“For Halloween this year,
I’m going as myself.
No one will recognize me.
Won’t that be scary?”
“Last year, you might recall,
I went happily as you,
boo-b00ing and who-wh00ing
up and down the haunted block.”
“Once, I went as my father,
and was tricked to snake out
a bewitched litter box.
Dad thought that was a treat.”
“I used to go as my mother
and stay home and pass out
the treats and clean up
after the tricks.”
“Remember the year you dressed
as an octopus? Your purple pelisse
swept the falling leaves, the swish
the only sound across the street.”
“It’s been my habit lately
to sneak out as a house cat,
playing with the position
of my ears and tail – Purrr.”
“Well, for Halloween this year,
I’m going as I am.
No one will know me.
Won’t that be ghostly?”
The frizzled farmer pushing the pulling, tired draft horse,
his jeans ballooning like pantaloons pinched into rubber boots
sunk and stuck like squash in the shallow fall mud,
his arms swollen loofahs lifting pumpkins up to the children
riding on sweet smelling, dry hay bales in the wagon,
has a “Head like a prize pumpkin,” as Joyce’s Bloom thought
of Tom Wall’s son, and Tom, the frazzled farmer,
declaring this his last pumpkin patch harvest,
prods the horse (whose name is Wally) and wagon to a stop.
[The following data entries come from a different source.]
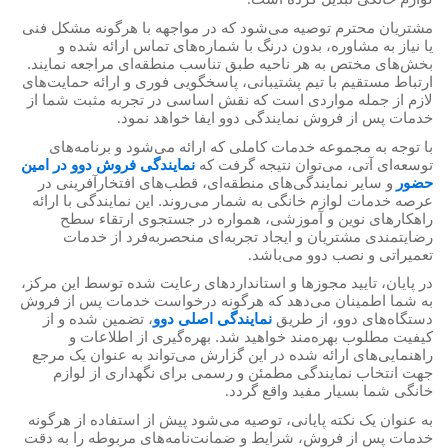
.
مشتریان محترم توصیه می‌شود که در مواجهه با هرگونه مشکل فنی
یا نیاز به مشاوره، بدون درنگ با شماره‌های تماس ارائه شده و
بخش‌های مختص به هر ناحیه طبق تناسب منطقه‌ای مراجعه نمایند.
ارتباط مستقیم با تیم پشتیبانی، پاسخگویی فوری و ارائه حمایت‌های
لازم از جمله مواردی است که نقش اساسی در تجربه مثبت شما از
خدمات پس از فروش نمایندگی دوو ایفا خواهد نمود
.
با توجه به مجموعه خدمات کاملی که ارائه می‌شود و برنامه‌های
توسعه‌ای آتی، می‌توان نتیجه گرفت که
نمایندگی فروش دوو در امین
حضور
و سایر نمایندگی‌های منطقه‌ای، قطب‌های افتخارآفرینی در
عرصه خدمات لوازم خانگی به شمار می‌روند. این نمایندگی با ارائه
راهکارهای نوین و آموزشی، همواره در جستجوی ارتقاء سطح
رضایتمندی مشتریان و ایجاد تجربه‌ای منحصربه‌فرد از خدمات
تعمیراتی و نصب دوو می‌باشد
.
در پایان، تایید مجوزها و استانداردهای رعایت شده توسط این مرکز،
به شما اطمینان می‌دهد که هرگونه درخواست خدمات پس از فروش
دستگاه‌های دوو، از طریق
نمایندگی اصلی دوو
، تضمین شده و از
کیفیت مطلوب بهره‌مند خواهید شد. بهره‌گیری از اطلاعات و
راهنمایی‌های ارائه شده در این گزارش می‌تواند به عنوان یک مرجع
جهت انتخاب نمایندگی مطمئن و رسمی برای نگهداری از لوازم
خانگی شما بسیار مفید واقع گردد
.
به عنوان یک نکته پایانی، توصیه می‌شود پیش از استفاده از هرگونه
خدمات پس از فروش، شرایط و ضمانت‌نامه‌های مربوطه را به دقت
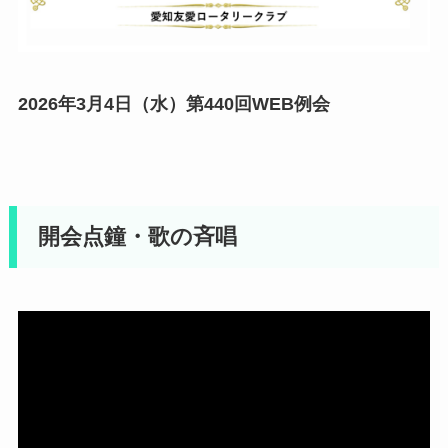
2026年3月4日（水）第440回WEB例会
開会点鐘・歌の斉唱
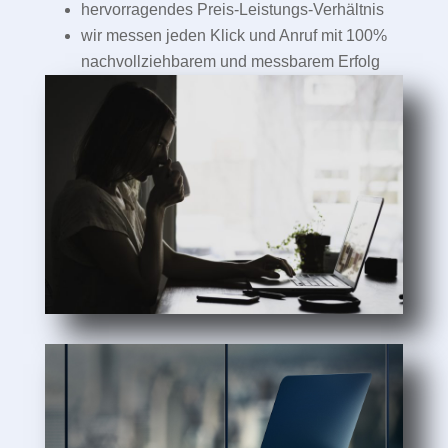
hervorragendes Preis-Leistungs-Verhältnis
wir messen jeden Klick und Anruf mit 100%
nachvollziehbarem und messbarem Erfolg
The pumpkin picking party hops to the ground and disperses,
and the children caper around the pumpkin field,
Papas and Mamas and Nanas snapping photos orange and blue,
until the farmer calls the pumpkin pickers back to the wagon.
The farmer is a frayed man, his wife explains to a group
waiting patiently at the scales, fretting this pumpkin crop falls sparse,
but that’s just his way, and anyhow, who can talk at a time like this,
all these potential faces, all fat orange cheek puffed, twist handled hair,
heads picked and packed, jugs full of orange pie mash and seeds?
Out in the pumpkin patch, empty faces pass into ooze,
a few pumpkin seeds carried up by blackbirds
and dropped in the next field over, that fallow acre
empty of people picking and parsing
for the right ripe pumpkin, the perfect possible
face, in bed of wet gray hair, muted mouth,
flute feature deadpan face.
A field of plump birds erupts in applause
as a curtain of spitting rain starts to fall.